Look through the data below and show every line that includes "connector".

(Source records)
_ _ _ _ _ _ _

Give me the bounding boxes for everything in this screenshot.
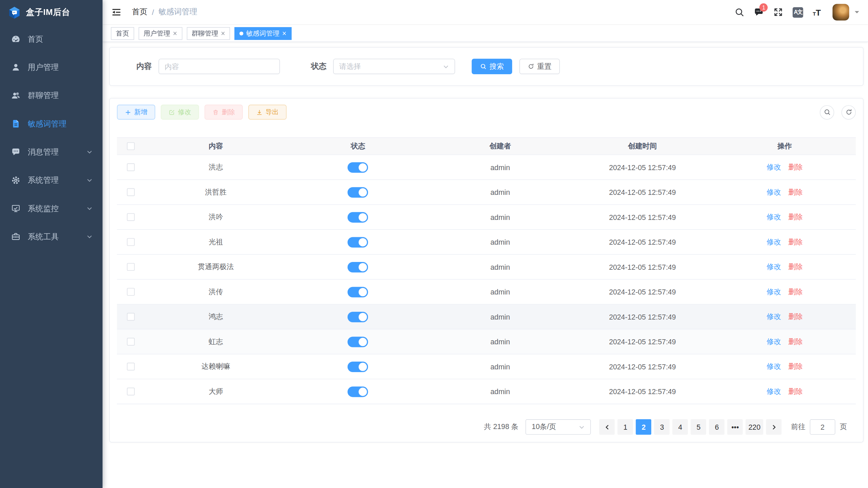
column-header-content: 内容: [145, 141, 287, 151]
sidebar-item-home[interactable]: 首页: [0, 25, 102, 53]
edit-link[interactable]: 修改: [767, 187, 781, 197]
translate-icon[interactable]: A文: [793, 7, 803, 17]
tab-label: 群聊管理: [192, 28, 218, 38]
sidebar-item-label: 系统监控: [28, 204, 59, 214]
main-area: 首页 / 敏感词管理 1 A文 TT: [102, 0, 868, 488]
status-toggle[interactable]: [348, 187, 368, 198]
delete-link[interactable]: 删除: [788, 362, 803, 371]
page-button[interactable]: 5: [691, 419, 707, 435]
search-icon[interactable]: [735, 7, 745, 17]
edit-link[interactable]: 修改: [767, 212, 781, 222]
add-button[interactable]: 新增: [117, 105, 155, 120]
status-toggle[interactable]: [348, 262, 368, 272]
select-all-checkbox[interactable]: [127, 142, 135, 150]
app-title: 盒子IM后台: [26, 7, 70, 18]
row-checkbox[interactable]: [127, 363, 135, 370]
close-icon[interactable]: ×: [221, 29, 225, 37]
status-toggle[interactable]: [348, 162, 368, 172]
status-toggle[interactable]: [348, 237, 368, 247]
status-toggle[interactable]: [348, 212, 368, 222]
edit-link[interactable]: 修改: [767, 387, 781, 396]
row-checkbox[interactable]: [127, 163, 135, 171]
edit-link[interactable]: 修改: [767, 337, 781, 347]
row-checkbox[interactable]: [127, 263, 135, 271]
edit-icon: [169, 109, 175, 116]
avatar[interactable]: [832, 4, 849, 20]
page-button[interactable]: 3: [654, 419, 670, 435]
sidebar-item-label: 系统管理: [28, 175, 59, 185]
column-header-creator: 创建者: [429, 141, 571, 151]
sidebar-item-system-monitor[interactable]: 系统监控: [0, 195, 102, 223]
delete-link[interactable]: 删除: [788, 237, 803, 247]
column-header-status: 状态: [287, 141, 429, 151]
edit-link[interactable]: 修改: [767, 262, 781, 272]
user-menu[interactable]: [832, 4, 859, 20]
sidebar-collapse-icon[interactable]: [111, 7, 121, 17]
tab-user-management[interactable]: 用户管理 ×: [139, 27, 182, 40]
edit-link[interactable]: 修改: [767, 287, 781, 297]
page-button[interactable]: 4: [673, 419, 688, 435]
status-toggle[interactable]: [348, 361, 368, 372]
sidebar-item-groups[interactable]: 群聊管理: [0, 81, 102, 109]
sidebar-item-users[interactable]: 用户管理: [0, 53, 102, 81]
sidebar-item-system-admin[interactable]: 系统管理: [0, 166, 102, 194]
delete-link[interactable]: 删除: [788, 387, 803, 396]
edit-link[interactable]: 修改: [767, 162, 781, 172]
delete-button[interactable]: 删除: [205, 105, 243, 120]
delete-link[interactable]: 删除: [788, 337, 803, 347]
search-button[interactable]: 搜索: [472, 59, 512, 74]
edit-button[interactable]: 修改: [161, 105, 199, 120]
sidebar-item-system-tools[interactable]: 系统工具: [0, 223, 102, 251]
content-input[interactable]: [158, 59, 280, 74]
row-checkbox[interactable]: [127, 188, 135, 196]
table-row: 光祖 admin 2024-12-05 12:57:49 修改删除: [117, 230, 856, 255]
row-checkbox[interactable]: [127, 288, 135, 296]
tab-home[interactable]: 首页: [111, 27, 134, 40]
next-page-button[interactable]: [766, 419, 782, 435]
reset-button[interactable]: 重置: [519, 59, 560, 74]
refresh-button[interactable]: [842, 105, 856, 119]
delete-link[interactable]: 删除: [788, 262, 803, 272]
page-button-active[interactable]: 2: [636, 419, 652, 435]
row-checkbox[interactable]: [127, 338, 135, 346]
status-toggle[interactable]: [348, 287, 368, 297]
edit-link[interactable]: 修改: [767, 362, 781, 371]
page-button[interactable]: 1: [618, 419, 633, 435]
close-icon[interactable]: ×: [173, 29, 177, 37]
row-checkbox[interactable]: [127, 238, 135, 246]
message-icon[interactable]: 1: [754, 7, 764, 17]
row-checkbox[interactable]: [127, 213, 135, 221]
export-button[interactable]: 导出: [248, 105, 287, 120]
status-select[interactable]: 请选择: [333, 59, 455, 74]
row-checkbox[interactable]: [127, 388, 135, 395]
delete-link[interactable]: 删除: [788, 212, 803, 222]
status-toggle[interactable]: [348, 311, 368, 322]
tab-group-management[interactable]: 群聊管理 ×: [187, 27, 230, 40]
font-size-icon[interactable]: TT: [813, 8, 821, 17]
close-icon[interactable]: ×: [282, 29, 286, 37]
edit-link[interactable]: 修改: [767, 237, 781, 247]
breadcrumb-home[interactable]: 首页: [132, 7, 148, 17]
sidebar-item-label: 系统工具: [28, 232, 59, 242]
goto-page-input[interactable]: [810, 419, 835, 435]
page-button[interactable]: 220: [746, 419, 763, 435]
status-toggle[interactable]: [348, 386, 368, 397]
row-checkbox[interactable]: [127, 313, 135, 321]
delete-link[interactable]: 删除: [788, 287, 803, 297]
delete-link[interactable]: 删除: [788, 187, 803, 197]
edit-link[interactable]: 修改: [767, 312, 781, 322]
delete-link[interactable]: 删除: [788, 162, 803, 172]
app-logo[interactable]: 盒子IM后台: [0, 0, 102, 25]
page-button[interactable]: 6: [709, 419, 725, 435]
sidebar-item-sensitive-words[interactable]: 敏感词管理: [0, 110, 102, 138]
goto-suffix: 页: [840, 422, 847, 432]
tab-sensitive-words[interactable]: 敏感词管理 ×: [235, 27, 292, 40]
status-toggle[interactable]: [348, 337, 368, 347]
show-search-button[interactable]: [820, 105, 834, 119]
sidebar-item-messages[interactable]: 消息管理: [0, 138, 102, 166]
prev-page-button[interactable]: [599, 419, 615, 435]
page-size-select[interactable]: 10条/页: [526, 419, 591, 435]
fullscreen-icon[interactable]: [773, 7, 783, 17]
more-pages-button[interactable]: •••: [727, 419, 743, 435]
delete-link[interactable]: 删除: [788, 312, 803, 322]
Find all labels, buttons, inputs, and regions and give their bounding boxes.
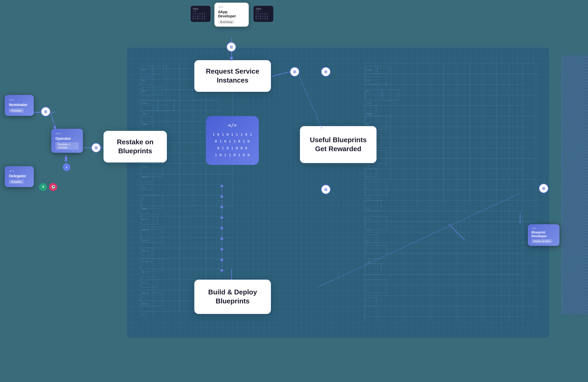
dapp-developer-tag: </> bbox=[218, 5, 245, 9]
dot-4 bbox=[220, 216, 223, 219]
svg-rect-106 bbox=[366, 298, 376, 306]
svg-rect-75 bbox=[141, 100, 157, 111]
svg-text:LW/ 1: LW/ 1 bbox=[142, 292, 148, 295]
svg-text:LE: LE bbox=[142, 197, 145, 200]
dapp-developer-badge: Bootstrap bbox=[218, 20, 235, 24]
svg-text:LE: LE bbox=[366, 197, 369, 200]
svg-text:LAW: LAW bbox=[142, 113, 146, 115]
dot-1 bbox=[220, 185, 223, 187]
dot-3 bbox=[220, 206, 223, 208]
svg-text:EW1: EW1 bbox=[142, 69, 146, 71]
svg-text:GHW 1: GHW 1 bbox=[142, 303, 148, 305]
svg-rect-90 bbox=[378, 66, 388, 74]
delegator-title: Delegator bbox=[9, 174, 30, 178]
svg-text:OD: OD bbox=[366, 90, 369, 93]
operator-node: </> Operator Restake + Validate bbox=[51, 129, 83, 153]
svg-text:G 1: G 1 bbox=[142, 313, 146, 316]
svg-text:1D5: 1D5 bbox=[366, 80, 370, 82]
dot-7 bbox=[220, 248, 223, 251]
svg-text:GNLE.E: GNLE.E bbox=[142, 250, 150, 252]
svg-text:LAL: LAL bbox=[366, 261, 370, 263]
svg-rect-77 bbox=[141, 116, 152, 124]
blueprint-dev-badge: Deploy & Earn bbox=[531, 239, 552, 243]
dot-6 bbox=[220, 237, 223, 240]
build-deploy-box: Build & Deploy Blueprints bbox=[194, 280, 271, 314]
svg-text:19 WE 50: 19 WE 50 bbox=[142, 261, 152, 263]
delegator-badge: Restake bbox=[9, 180, 24, 184]
svg-text:GMK.E: GMK.E bbox=[142, 229, 148, 231]
blueprint-dev-title: Blueprint Developer bbox=[531, 231, 556, 238]
svg-text:1H: 1H bbox=[366, 229, 369, 231]
svg-text:EW1: EW1 bbox=[142, 80, 146, 82]
bottom-right-connector-icon: ⊞ bbox=[539, 184, 548, 193]
right-panel bbox=[562, 55, 588, 314]
binary-card: </> 1 0 1 0 1 1 1 0 1 0 1 0 1 1 0 1 0 0 … bbox=[206, 116, 259, 165]
request-service-box: Request Service Instances bbox=[194, 60, 271, 92]
svg-text:GWM5: GWM5 bbox=[142, 208, 147, 210]
svg-text:9H85: 9H85 bbox=[142, 176, 147, 179]
operator-connector-icon: ⊞ bbox=[91, 143, 101, 152]
binary-text: 1 0 1 0 1 1 1 0 1 0 1 0 1 1 0 1 0 0 1 0 … bbox=[212, 131, 252, 159]
svg-text:QWT.E: QWT.E bbox=[142, 218, 148, 221]
operator-tag: </> bbox=[55, 132, 79, 135]
delegator-node: </> Delegator Restake bbox=[5, 166, 34, 187]
blueprint-dev-tag: </> bbox=[531, 227, 556, 230]
svg-text:5185: 5185 bbox=[142, 166, 147, 168]
svg-text:LAW: LAW bbox=[142, 123, 146, 126]
dapp-left-node: dApp </> 1 0 1 1 0 1 0 1 0 1 1 0 0 1 0 1… bbox=[191, 6, 210, 22]
svg-rect-105 bbox=[366, 280, 387, 293]
top-right-connector-icon: ⊞ bbox=[290, 67, 299, 77]
tether-icon: ₮ bbox=[39, 183, 47, 191]
blueprint-developer-node: </> Blueprint Developer Deploy & Earn bbox=[528, 224, 559, 246]
svg-rect-103 bbox=[366, 245, 387, 259]
useful-blueprints-title: Useful Blueprints Get Rewarded bbox=[308, 136, 368, 154]
dot-2 bbox=[220, 195, 223, 198]
dapp-developer-title: dApp Developer bbox=[218, 10, 245, 18]
nominator-connector-icon: ⊞ bbox=[41, 107, 50, 116]
svg-text:E: E bbox=[366, 250, 368, 252]
sport-token-icon: ⚽ bbox=[49, 183, 57, 191]
svg-rect-99 bbox=[366, 182, 387, 195]
svg-text:Z13: Z13 bbox=[366, 208, 370, 210]
svg-rect-98 bbox=[366, 169, 376, 177]
svg-rect-161 bbox=[562, 55, 588, 314]
svg-text:LV: LV bbox=[366, 240, 369, 242]
restake-blueprints-title: Restake on Blueprints bbox=[112, 138, 158, 156]
svg-text:EW1: EW1 bbox=[142, 90, 146, 93]
request-service-title: Request Service Instances bbox=[203, 67, 262, 85]
ethereum-icon: ♦ bbox=[63, 164, 70, 171]
svg-text:14/ 1: 14/ 1 bbox=[142, 282, 148, 284]
operator-badge: Restake + Validate bbox=[55, 142, 79, 150]
svg-rect-104 bbox=[366, 264, 382, 274]
svg-text:GMLE.E: GMLE.E bbox=[142, 240, 150, 242]
right-connector-icon-1: ⊞ bbox=[321, 67, 331, 77]
nominator-title: Nominator bbox=[9, 103, 30, 107]
useful-blueprints-box: Useful Blueprints Get Rewarded bbox=[300, 126, 377, 163]
dapp-developer-main-node: </> dApp Developer Bootstrap bbox=[214, 3, 249, 27]
dot-5 bbox=[220, 227, 223, 230]
svg-text:LV: LV bbox=[366, 166, 369, 168]
build-deploy-title: Build & Deploy Blueprints bbox=[203, 288, 262, 306]
dot-9 bbox=[220, 269, 223, 272]
svg-text:F: F bbox=[366, 187, 368, 189]
svg-text:SE 1: SE 1 bbox=[142, 271, 147, 274]
nominator-node: </> Nominator Restake bbox=[5, 95, 34, 116]
svg-rect-94 bbox=[366, 106, 376, 113]
right-connector-icon-2: ⊞ bbox=[321, 185, 331, 194]
svg-line-165 bbox=[51, 112, 55, 129]
operator-title: Operator bbox=[55, 136, 79, 141]
svg-rect-72 bbox=[153, 66, 164, 74]
delegator-tag: </> bbox=[9, 169, 30, 173]
restake-blueprints-box: Restake on Blueprints bbox=[104, 131, 167, 163]
nominator-badge: Restake bbox=[9, 108, 24, 113]
dapp-connector-icon: ⊞ bbox=[227, 42, 236, 52]
nominator-tag: </> bbox=[9, 98, 30, 102]
binary-tag: </> bbox=[212, 122, 252, 128]
dapp-right-node: dApp </> 1 0 1 1 0 1 0 1 0 1 1 0 0 1 0 1… bbox=[253, 6, 273, 22]
svg-text:Z1B5: Z1B5 bbox=[366, 69, 371, 71]
dot-8 bbox=[220, 259, 223, 261]
svg-text:E21: E21 bbox=[142, 187, 146, 189]
svg-text:1A91: 1A91 bbox=[142, 102, 147, 105]
svg-text:ME: ME bbox=[366, 123, 369, 126]
svg-text:5145: 5145 bbox=[366, 102, 371, 105]
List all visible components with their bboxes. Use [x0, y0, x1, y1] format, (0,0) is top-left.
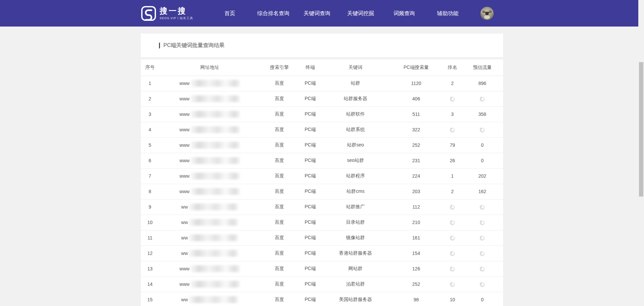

_ _ _ _ _ _ _

- _Result_
bottom-right-connector-icon: ⊞ bbox=[539, 184, 548, 193]
operator-connector-icon: ⊞ bbox=[91, 143, 101, 152]
top-right-connector-icon: ⊞ bbox=[290, 67, 299, 77]
nominator-connector-icon: ⊞ bbox=[41, 107, 50, 116]
right-connector-icon-1: ⊞ bbox=[321, 67, 331, 77]
right-connector-icon-2: ⊞ bbox=[321, 185, 331, 194]
dapp-connector-icon: ⊞ bbox=[227, 42, 236, 52]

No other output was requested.